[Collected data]
-- Opening Marker --
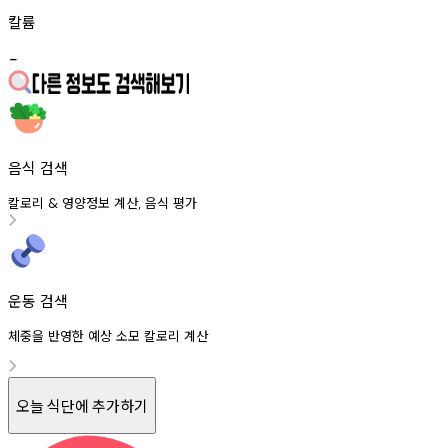
칼륨
-
음식 검색
칼로리
영양정보
계산
음식
평가
&
,
운동 검색
체중을 반영한 예상 소모 칼로리 계산
오늘 식단에 추가하기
-- Closing Marker --
→ PROBLEM REQUIREMENTS:
Print all the entries exactly as they appear, without the pictures.

→ OUTPUT BELOW:
칼륨
-
음식 검색
칼로리
영양정보
계산
음식
평가
&
,
운동 검색
체중을 반영한 예상 소모 칼로리 계산
오늘 식단에 추가하기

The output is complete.